In a series of interviews with al-Jazeera and the BBC, members of the group clearly state that their goal is the establishment of an Islamic state in Syria and for this they are willing to fighting other revolutionaries who stand in their way.
Some members claimed responsibility for Monday's attack at Aleppo University that left 87 people dead and hundreds of wounded. In fact, currently, the largest group is in Aleppo with hundreds of Islamist fighters.
Fearing reprisals, the rebels have denied it but they cannot hide the fact of their presence on the ground. Pickups and cars with black flags with religious inscriptions are visible in the streets. And black is al-Qaeda's colour and that of other Jihadist groups.
So far, al-Nusra has fought alongside dozens of rebel groups trying to overthrow the Assad the regime. However, "after the fall of the regime, they will try to impose their views on the Syrian people," said Saqr Idlib, a 24-year-old FSA fighter. "Their goal is for Syria to be an Islamic state and the Free Syrian Army is the opposite of that."

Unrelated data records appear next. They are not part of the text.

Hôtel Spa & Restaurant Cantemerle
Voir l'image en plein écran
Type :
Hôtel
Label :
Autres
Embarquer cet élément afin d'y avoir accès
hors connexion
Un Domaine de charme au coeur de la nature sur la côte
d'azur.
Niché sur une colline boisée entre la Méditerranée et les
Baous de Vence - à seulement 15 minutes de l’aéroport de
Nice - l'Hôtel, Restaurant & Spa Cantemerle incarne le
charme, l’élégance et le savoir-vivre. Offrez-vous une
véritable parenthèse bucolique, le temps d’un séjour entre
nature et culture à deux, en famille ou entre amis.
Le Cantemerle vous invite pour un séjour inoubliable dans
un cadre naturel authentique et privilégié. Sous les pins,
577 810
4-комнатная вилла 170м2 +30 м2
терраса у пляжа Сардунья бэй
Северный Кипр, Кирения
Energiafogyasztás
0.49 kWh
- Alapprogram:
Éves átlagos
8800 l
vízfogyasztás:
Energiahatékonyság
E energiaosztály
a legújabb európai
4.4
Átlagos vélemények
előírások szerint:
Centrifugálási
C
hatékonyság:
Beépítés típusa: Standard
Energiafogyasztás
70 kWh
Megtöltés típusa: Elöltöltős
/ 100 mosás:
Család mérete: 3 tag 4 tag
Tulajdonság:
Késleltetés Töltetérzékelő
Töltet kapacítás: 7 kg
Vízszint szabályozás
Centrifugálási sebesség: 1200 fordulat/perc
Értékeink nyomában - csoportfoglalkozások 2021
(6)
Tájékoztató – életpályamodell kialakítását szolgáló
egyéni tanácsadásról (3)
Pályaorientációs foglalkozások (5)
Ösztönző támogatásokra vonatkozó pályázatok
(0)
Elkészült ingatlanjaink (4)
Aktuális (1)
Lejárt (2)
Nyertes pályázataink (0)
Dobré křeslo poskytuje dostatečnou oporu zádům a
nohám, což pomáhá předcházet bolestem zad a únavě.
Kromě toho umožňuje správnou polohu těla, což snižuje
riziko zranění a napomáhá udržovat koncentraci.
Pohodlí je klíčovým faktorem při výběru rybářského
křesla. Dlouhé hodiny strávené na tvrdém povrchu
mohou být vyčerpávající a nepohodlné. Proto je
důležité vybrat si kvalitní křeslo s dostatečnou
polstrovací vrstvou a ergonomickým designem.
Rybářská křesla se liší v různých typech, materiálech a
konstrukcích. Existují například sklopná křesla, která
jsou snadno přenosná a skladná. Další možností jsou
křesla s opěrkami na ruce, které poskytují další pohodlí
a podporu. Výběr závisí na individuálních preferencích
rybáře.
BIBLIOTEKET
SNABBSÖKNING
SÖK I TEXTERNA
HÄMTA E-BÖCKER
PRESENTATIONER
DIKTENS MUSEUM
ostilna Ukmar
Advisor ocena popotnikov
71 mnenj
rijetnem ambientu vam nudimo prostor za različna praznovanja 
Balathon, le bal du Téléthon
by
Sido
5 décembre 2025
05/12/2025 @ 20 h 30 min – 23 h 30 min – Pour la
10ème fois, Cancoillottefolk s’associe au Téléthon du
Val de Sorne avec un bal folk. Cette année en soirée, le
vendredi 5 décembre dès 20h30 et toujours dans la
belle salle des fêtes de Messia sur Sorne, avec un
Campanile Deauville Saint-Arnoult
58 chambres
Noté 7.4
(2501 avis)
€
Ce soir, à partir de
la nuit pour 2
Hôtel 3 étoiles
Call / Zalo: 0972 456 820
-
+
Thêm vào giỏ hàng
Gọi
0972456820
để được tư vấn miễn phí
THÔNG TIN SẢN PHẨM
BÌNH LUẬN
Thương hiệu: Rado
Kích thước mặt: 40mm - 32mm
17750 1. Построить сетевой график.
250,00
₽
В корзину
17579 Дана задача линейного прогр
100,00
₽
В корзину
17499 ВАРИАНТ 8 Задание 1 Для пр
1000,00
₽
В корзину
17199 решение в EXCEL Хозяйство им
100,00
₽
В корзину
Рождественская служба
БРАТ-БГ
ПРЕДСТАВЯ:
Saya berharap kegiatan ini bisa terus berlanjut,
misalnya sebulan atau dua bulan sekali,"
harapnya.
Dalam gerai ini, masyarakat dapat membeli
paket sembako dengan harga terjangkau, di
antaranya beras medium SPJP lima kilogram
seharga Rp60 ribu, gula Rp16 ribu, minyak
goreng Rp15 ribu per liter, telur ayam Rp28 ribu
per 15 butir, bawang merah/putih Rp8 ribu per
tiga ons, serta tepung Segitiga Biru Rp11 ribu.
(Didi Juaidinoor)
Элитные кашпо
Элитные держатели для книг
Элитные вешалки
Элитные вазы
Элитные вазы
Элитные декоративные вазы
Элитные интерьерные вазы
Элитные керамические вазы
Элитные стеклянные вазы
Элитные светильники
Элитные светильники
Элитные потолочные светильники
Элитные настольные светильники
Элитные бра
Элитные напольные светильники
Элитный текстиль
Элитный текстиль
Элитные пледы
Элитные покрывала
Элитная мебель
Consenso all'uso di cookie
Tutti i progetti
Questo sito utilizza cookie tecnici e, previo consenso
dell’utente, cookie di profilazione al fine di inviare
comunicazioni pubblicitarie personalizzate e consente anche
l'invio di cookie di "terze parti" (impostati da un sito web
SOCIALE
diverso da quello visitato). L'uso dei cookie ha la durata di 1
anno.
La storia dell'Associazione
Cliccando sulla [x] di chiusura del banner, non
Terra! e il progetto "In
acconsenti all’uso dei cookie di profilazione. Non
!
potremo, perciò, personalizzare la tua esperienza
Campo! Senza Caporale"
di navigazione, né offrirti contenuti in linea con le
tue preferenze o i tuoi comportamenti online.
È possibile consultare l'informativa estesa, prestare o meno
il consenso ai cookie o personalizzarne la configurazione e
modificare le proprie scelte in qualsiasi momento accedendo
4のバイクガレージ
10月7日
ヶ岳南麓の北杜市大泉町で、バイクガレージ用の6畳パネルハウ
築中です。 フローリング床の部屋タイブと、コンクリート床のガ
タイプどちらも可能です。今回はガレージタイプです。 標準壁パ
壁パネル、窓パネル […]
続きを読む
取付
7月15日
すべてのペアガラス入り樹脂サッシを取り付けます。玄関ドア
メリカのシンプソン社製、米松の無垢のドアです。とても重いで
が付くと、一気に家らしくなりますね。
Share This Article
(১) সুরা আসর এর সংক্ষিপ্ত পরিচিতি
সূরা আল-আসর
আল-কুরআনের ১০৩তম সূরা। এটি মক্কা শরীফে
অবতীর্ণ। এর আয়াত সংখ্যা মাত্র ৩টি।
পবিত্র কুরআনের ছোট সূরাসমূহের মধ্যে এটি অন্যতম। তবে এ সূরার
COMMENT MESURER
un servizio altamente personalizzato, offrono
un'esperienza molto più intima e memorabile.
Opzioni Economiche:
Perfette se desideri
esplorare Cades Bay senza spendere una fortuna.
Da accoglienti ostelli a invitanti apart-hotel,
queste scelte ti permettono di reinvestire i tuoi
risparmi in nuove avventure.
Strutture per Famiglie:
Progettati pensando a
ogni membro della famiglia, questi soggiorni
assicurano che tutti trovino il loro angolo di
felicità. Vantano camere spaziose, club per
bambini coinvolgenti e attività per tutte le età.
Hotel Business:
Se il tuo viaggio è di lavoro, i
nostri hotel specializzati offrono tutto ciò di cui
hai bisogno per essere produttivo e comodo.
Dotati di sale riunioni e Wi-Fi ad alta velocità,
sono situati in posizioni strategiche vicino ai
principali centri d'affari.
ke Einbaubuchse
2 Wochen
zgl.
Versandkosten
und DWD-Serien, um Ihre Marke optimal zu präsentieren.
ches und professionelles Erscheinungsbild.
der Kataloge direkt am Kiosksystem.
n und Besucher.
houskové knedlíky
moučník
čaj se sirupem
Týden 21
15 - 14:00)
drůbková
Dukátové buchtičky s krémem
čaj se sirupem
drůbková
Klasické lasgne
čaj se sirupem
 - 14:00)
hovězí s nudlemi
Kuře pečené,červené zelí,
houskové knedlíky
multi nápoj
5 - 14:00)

After secretly reaching Syria, the Jihadist militia is now in the open. Even though it is on the US terrorist list, members of the group have given interviews in print and on tape to international media.
Their main area of influence is Idlib province, but affiliated groups are operating in Aleppo, Damascus, Homs and other parts of the country.
In Idlib, Mustafa, their spokesman, told al-Jazeera that they are willing to die in this conflict-the honour of martyrdom.
Al-Nusra fighters are all Sunni Muslims. They include Syrians but also outsiders from Tunisia, Egypt, Libya, Turkey and Afghanistan. Some fighters do not speak Arabic and are helped by comrades to communicate.
"Syria . . . will be an Islamic and Sharia state," said Khattab, who has little knowledge of Arabic but fought in Afghanistan. "We will not accept anything else. Democracy and secularism are completely rejected."
Quoted in a Reuters report on Islamist groups in Aleppo, he warned anyone who might stand in the way. "We will fight them," he said, "even if they are among the revolutionaries".